656- DEHRİYE دهريه : Devre ait. Zamana dair ve müteallik. *Âlemin ezelî ve ebedîliğini iddia edep, âhirete inanmıyan münkir ve imansız bir fırka.
Dehriye; zaman, felek mânalarına gelen “Dehr” kelimesinden yapılmış felsefi bir tabirdir.
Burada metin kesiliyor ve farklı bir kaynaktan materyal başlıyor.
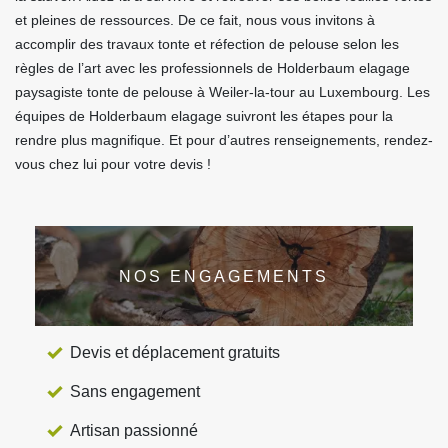
et pleines de ressources. De ce fait, nous vous invitons à
accomplir des travaux tonte et réfection de pelouse selon les
règles de l’art avec les professionnels de Holderbaum elagage
paysagiste tonte de pelouse à Weiler-la-tour au Luxembourg. Les
équipes de Holderbaum elagage suivront les étapes pour la
rendre plus magnifique. Et pour d’autres renseignements, rendez-
vous chez lui pour votre devis !
NOS ENGAGEMENTS
Devis et déplacement gratuits
Sans engagement
Artisan passionné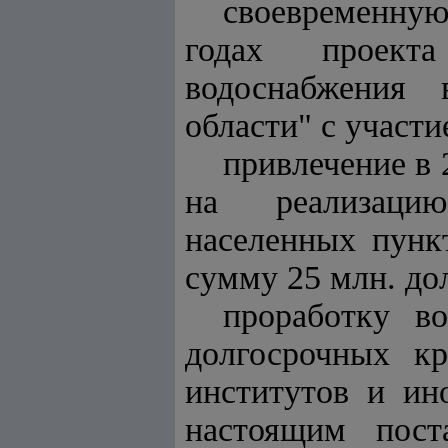
своевременну
годах проекта
водоснабжения 
области" с участи
привлечение в 
на реализацию 
населенных пунк
сумму 25 млн. д
проработку в
долгосрочных к
институтов и ин
настоящим пост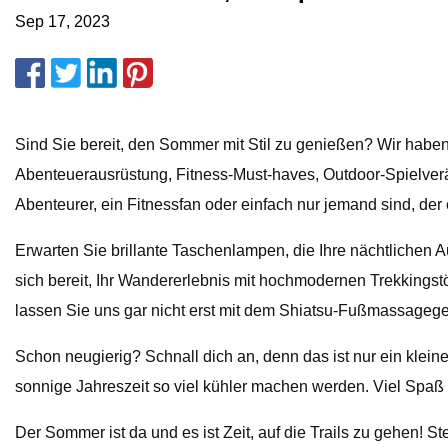
Sep 17, 2023
Sind Sie bereit, den Sommer mit Stil zu genießen? Wir haben
Abenteuerausrüstung, Fitness-Must-haves, Outdoor-Spielverä
Abenteurer, ein Fitnessfan oder einfach nur jemand sind, der ei
Erwarten Sie brillante Taschenlampen, die Ihre nächtlichen A
sich bereit, Ihr Wandererlebnis mit hochmodernen Trekking
lassen Sie uns gar nicht erst mit dem Shiatsu-Fußmassagege
Schon neugierig? Schnall dich an, denn das ist nur ein klei
sonnige Jahreszeit so viel kühler machen werden. Viel Spaß
Der Sommer ist da und es ist Zeit, auf die Trails zu gehen! S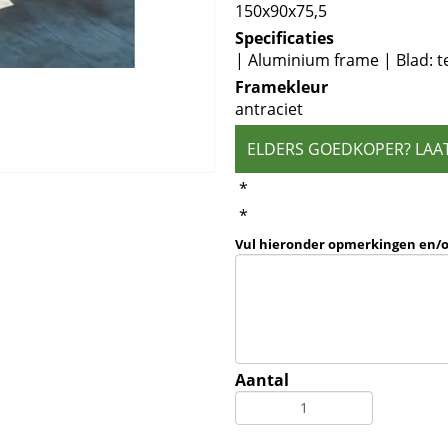
150x90x75,5
Specificaties
| Aluminium frame | Blad: 
Framekleur
antraciet
ELDERS GOEDKOPER? LAA
*
*
Vul hieronder opmerkingen en/
Aantal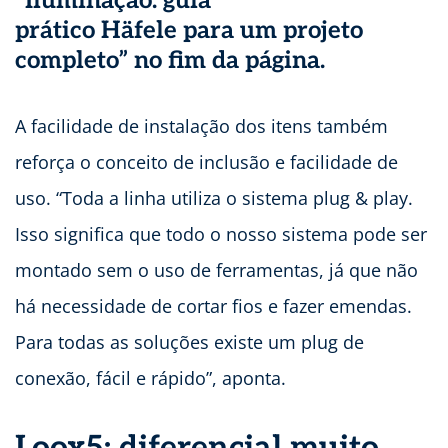
“Iluminação: guia
prático Häfele para um projeto
completo” no fim da página.
A facilidade de instalação dos itens também
reforça o conceito de inclusão e facilidade de
uso. “Toda a linha utiliza o sistema plug & play.
Isso significa que todo o nosso sistema pode ser
montado sem o uso de ferramentas, já que não
há necessidade de cortar fios e fazer emendas.
Para todas as soluções existe um plug de
conexão, fácil e rápido”, aponta.
Loox5: diferencial muito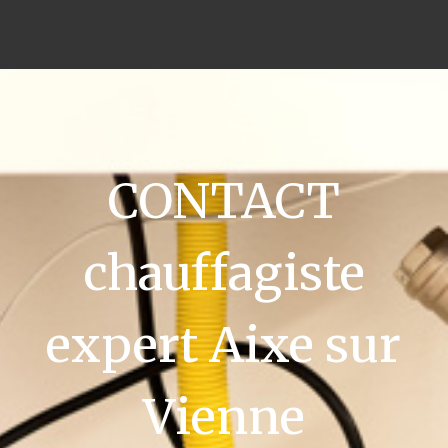
CONTACT
chauffagiste
expert Aixe sur
Vienne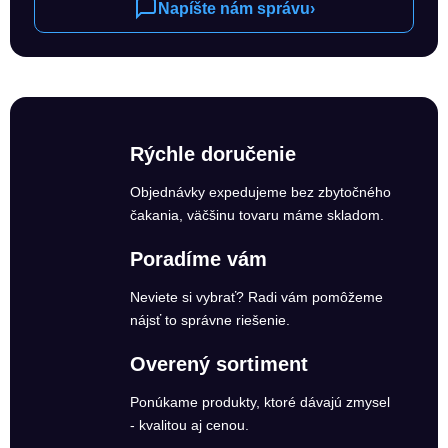
Napíšte nám správu
›
Rýchle doručenie
Objednávky expedujeme bez zbytočného
čakania, väčšinu tovaru máme skladom.
Poradíme vám
Neviete si vybrať? Radi vám pomôžeme
nájsť to správne riešenie.
Overený sortiment
Ponúkame produkty, ktoré dávajú zmysel
- kvalitou aj cenou.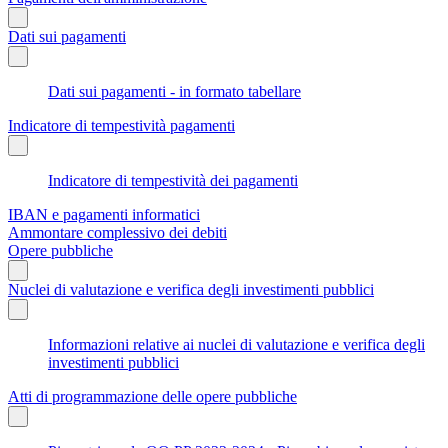
Dati sui pagamenti
Dati sui pagamenti - in formato tabellare
Indicatore di tempestività pagamenti
Indicatore di tempestività dei pagamenti
IBAN e pagamenti informatici
Ammontare complessivo dei debiti
Opere pubbliche
Nuclei di valutazione e verifica degli investimenti pubblici
Informazioni relative ai nuclei di valutazione e verifica degli
investimenti pubblici
Atti di programmazione delle opere pubbliche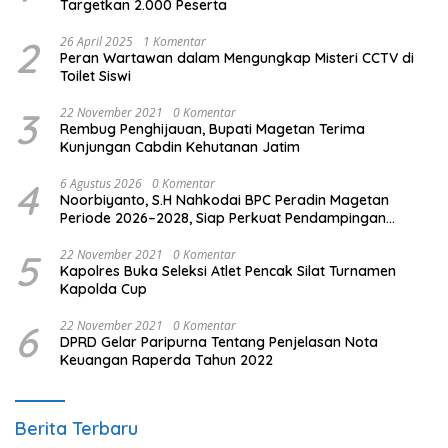
Targetkan 2.000 Peserta
2
26 April 2025
1 Komentar
Peran Wartawan dalam Mengungkap Misteri CCTV di
Toilet Siswi
3
22 November 2021
0 Komentar
Rembug Penghijauan, Bupati Magetan Terima
Kunjungan Cabdin Kehutanan Jatim
4
6 Agustus 2026
0 Komentar
Noorbiyanto, S.H Nahkodai BPC Peradin Magetan
Periode 2026–2028, Siap Perkuat Pendampingan
Hukum
5
22 November 2021
0 Komentar
Kapolres Buka Seleksi Atlet Pencak Silat Turnamen
Kapolda Cup
6
22 November 2021
0 Komentar
DPRD Gelar Paripurna Tentang Penjelasan Nota
Keuangan Raperda Tahun 2022
Berita Terbaru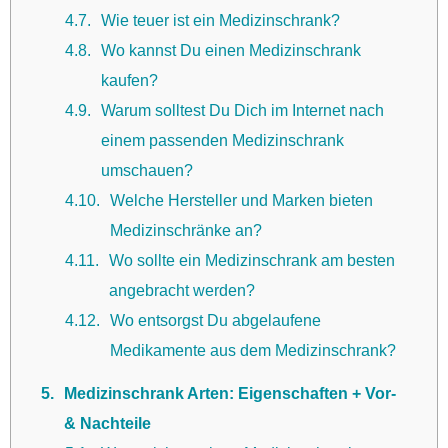
4.7
Wie teuer ist ein Medizinschrank?
4.8
Wo kannst Du einen Medizinschrank
kaufen?
4.9
Warum solltest Du Dich im Internet nach
einem passenden Medizinschrank
umschauen?
4.10
Welche Hersteller und Marken bieten
Medizinschränke an?
4.11
Wo sollte ein Medizinschrank am besten
angebracht werden?
4.12
Wo entsorgst Du abgelaufene
Medikamente aus dem Medizinschrank?
5
Medizinschrank Arten: Eigenschaften + Vor-
& Nachteile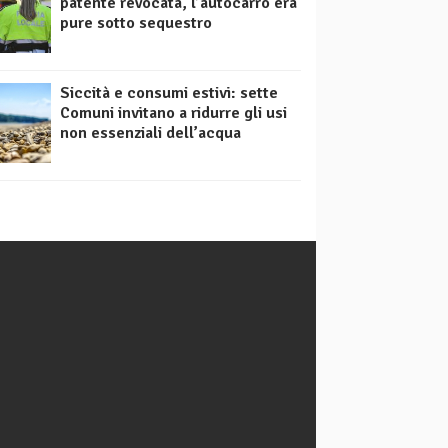
patente revocata, l’autocarro era
pure sotto sequestro
Siccità e consumi estivi: sette
Comuni invitano a ridurre gli usi
non essenziali dell’acqua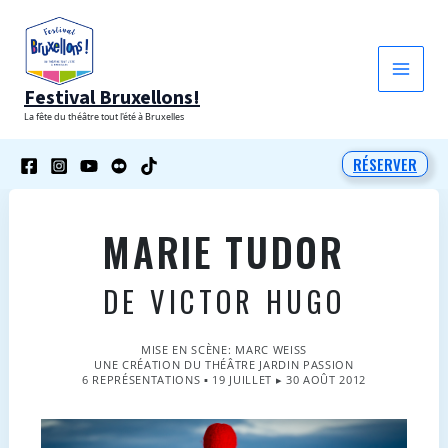
Aller
au
contenu
Festival Bruxellons!
La fête du théâtre tout l'été à Bruxelles
RÉSERVER
MARIE TUDOR
DE VICTOR HUGO
MISE EN SCÈNE: MARC WEISS
UNE CRÉATION DU THÉÂTRE JARDIN PASSION
6 REPRÉSENTATIONS ▪ 19 JUILLET ▸ 30 AOÛT 2012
Kur’an’ın müşrikler hakkında nâzil olan “Onlar: Hayat dünyadakinden ibarettir; yaşar ve ölürüz; bizi ancak zaman (el-dehr) helâk eder derler” mealindeki âyetine (45:24) atfen, Allah’ın varlığını ve dünyanın Allah tarafından yaratıldığını inkâr etmekle kalmayıp, dinlerin başlıca ahkâmını (İlahî kanunları, âhireti ve ceza gününü) reddeden ve zaman ile maddenin ebedîliğini ileri sürerek bütün hâdiselerin zaman, dehr ve felek tarafından daimî bir hareket ve değişmeye tâbi tutulduğunu iddia eden felsefi ekole verilen addır.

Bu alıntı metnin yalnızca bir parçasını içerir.